Mr. Moto is a spy for the Imperial Japanese government and often deals with people who are accidentally involved in his work.
When Mr. Moto appears, Boris becomes agitated and gives Dillaway a cigarette case made of silver inlaid with gunmetal, bearing a scenic design.
He leaves the train in Peking and is immediately picked up by Major Ahara of the Japanese Army, who wants to stop the cigarette case from getting to the Russians.
Gates finds Dillaway and Dr.

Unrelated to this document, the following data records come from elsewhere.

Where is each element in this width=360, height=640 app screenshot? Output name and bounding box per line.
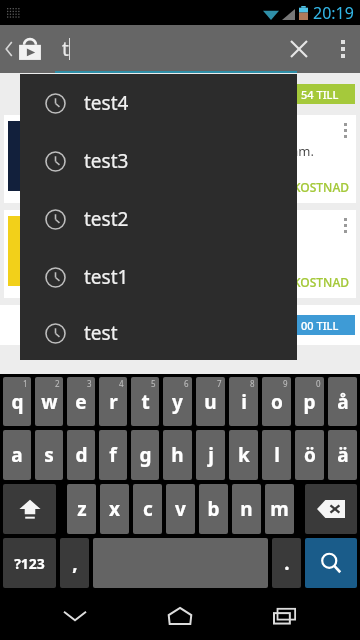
staticText: g xyxy=(139,442,152,468)
button[interactable]: More options xyxy=(326,25,360,73)
button[interactable]: test xyxy=(20,306,297,360)
button[interactable]: test3 xyxy=(20,132,297,190)
button[interactable]: n xyxy=(232,484,261,534)
staticText: u xyxy=(204,389,217,415)
button[interactable]: å xyxy=(328,377,357,426)
staticText: 00 TILL xyxy=(301,318,339,333)
staticText: d xyxy=(75,442,88,468)
staticText: 8 xyxy=(250,378,255,389)
staticText: y xyxy=(172,389,183,415)
button[interactable]: Shift xyxy=(3,484,56,534)
button[interactable]: l xyxy=(262,430,291,480)
staticText: h xyxy=(171,442,184,468)
button[interactable]: t xyxy=(62,25,70,73)
staticText: 3 xyxy=(87,378,92,389)
button[interactable]: test4 xyxy=(20,74,297,132)
button[interactable]: Navigate up xyxy=(0,25,58,73)
button[interactable]: Home xyxy=(150,592,210,640)
staticText: e xyxy=(75,389,87,415)
staticText: å xyxy=(337,389,349,415)
staticText: l xyxy=(274,442,280,468)
button[interactable]: g xyxy=(131,430,159,480)
button[interactable]: Clear query xyxy=(276,26,322,72)
button[interactable]: o xyxy=(262,377,291,426)
staticText: test xyxy=(84,320,118,346)
staticText: x xyxy=(109,496,120,522)
button[interactable]: Backspace xyxy=(305,484,357,534)
staticText: 20:19 xyxy=(313,2,354,24)
staticText: k xyxy=(238,442,250,468)
staticText: 5 xyxy=(151,378,156,389)
button[interactable]: ?123 xyxy=(3,538,56,588)
button[interactable]: c xyxy=(133,484,162,534)
button[interactable]: 00 TILL xyxy=(285,315,355,335)
button[interactable]: d xyxy=(67,430,95,480)
button[interactable]: am. xyxy=(4,115,356,203)
button[interactable]: k xyxy=(229,430,258,480)
staticText: ä xyxy=(337,442,349,468)
staticText: o xyxy=(271,389,283,415)
staticText: q xyxy=(11,389,24,415)
staticText: , xyxy=(72,550,78,576)
button[interactable]: Search xyxy=(305,538,357,588)
button[interactable]: q xyxy=(3,377,31,426)
staticText: test4 xyxy=(84,90,129,116)
button[interactable]: b xyxy=(199,484,228,534)
button[interactable]: i xyxy=(229,377,258,426)
staticText: 0 xyxy=(316,378,321,389)
staticText: w xyxy=(41,389,58,415)
button[interactable]: test1 xyxy=(20,248,297,306)
button[interactable]: z xyxy=(67,484,96,534)
staticText: ö xyxy=(304,442,316,468)
button[interactable]: w xyxy=(35,377,63,426)
staticText: c xyxy=(143,496,153,522)
button[interactable]: t xyxy=(131,377,159,426)
staticText: j xyxy=(208,442,214,468)
staticText: KOSTNAD xyxy=(293,274,350,290)
staticText: 6 xyxy=(184,378,189,389)
button[interactable]: a xyxy=(3,430,31,480)
button[interactable]: , xyxy=(60,538,89,588)
staticText: z xyxy=(77,496,87,522)
staticText: 1 xyxy=(23,378,28,389)
staticText: r xyxy=(109,389,118,415)
staticText: f xyxy=(109,442,117,468)
button[interactable]: Hide keyboard xyxy=(45,592,105,640)
button[interactable]: Recent apps xyxy=(255,592,315,640)
staticText: m xyxy=(270,496,289,522)
button[interactable]: h xyxy=(163,430,192,480)
staticText: test3 xyxy=(84,148,129,174)
staticText: s xyxy=(44,442,54,468)
staticText: n xyxy=(240,496,253,522)
button[interactable]: KOSTNAD xyxy=(4,210,356,298)
button[interactable]: 54 TILL xyxy=(285,84,355,104)
staticText: 9 xyxy=(283,378,288,389)
staticText: test2 xyxy=(84,206,129,232)
button[interactable]: ö xyxy=(295,430,324,480)
button[interactable]: f xyxy=(99,430,127,480)
button[interactable]: x xyxy=(100,484,129,534)
staticText: . xyxy=(284,550,290,576)
staticText: 4 xyxy=(119,378,124,389)
button[interactable]: p xyxy=(295,377,324,426)
staticText: t xyxy=(62,36,69,62)
button[interactable]: m xyxy=(265,484,294,534)
button[interactable]: test2 xyxy=(20,190,297,248)
staticText: 54 TILL xyxy=(301,87,339,102)
staticText: 7 xyxy=(217,378,222,389)
button[interactable]: e xyxy=(67,377,95,426)
staticText: ?123 xyxy=(14,554,45,573)
button[interactable]: y xyxy=(163,377,192,426)
button[interactable]: u xyxy=(196,377,225,426)
button[interactable]: r xyxy=(99,377,127,426)
staticText: a xyxy=(11,442,23,468)
button[interactable]: s xyxy=(35,430,63,480)
staticText: am. xyxy=(291,142,314,160)
button[interactable]: . xyxy=(272,538,301,588)
staticText: t xyxy=(141,389,150,415)
button[interactable]: j xyxy=(196,430,225,480)
button[interactable]: ä xyxy=(328,430,357,480)
button[interactable]: v xyxy=(166,484,195,534)
staticText: i xyxy=(241,389,247,415)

Gilbreth captive by Hamby in the compound of a caravan trader named Holtz.
Hamby is negotiating the sale of the cigarette case between the Russians and the Japanese for Prince Wu, ruler of Ghuru Nor.
Moto and Japan win the rights to the Mongolian trade routes, thereby moving deeper into China.
Gates and Dillaway, the two Americans are oblivious to the machinations of the Japanese and the Russian armies as they wrestle for control of China.
Millicent Bell, Marquand’s biographer said that Gates is, …a man under a cloud, whose mission to China is purely personal, and who is so indifferent to politics that he allows himself to be thought a Japanese spy.
This duality may have given the pre-WWII reading audience a chance to see the Japanese as multi-dimensional people at a time when Japan was still mysterious.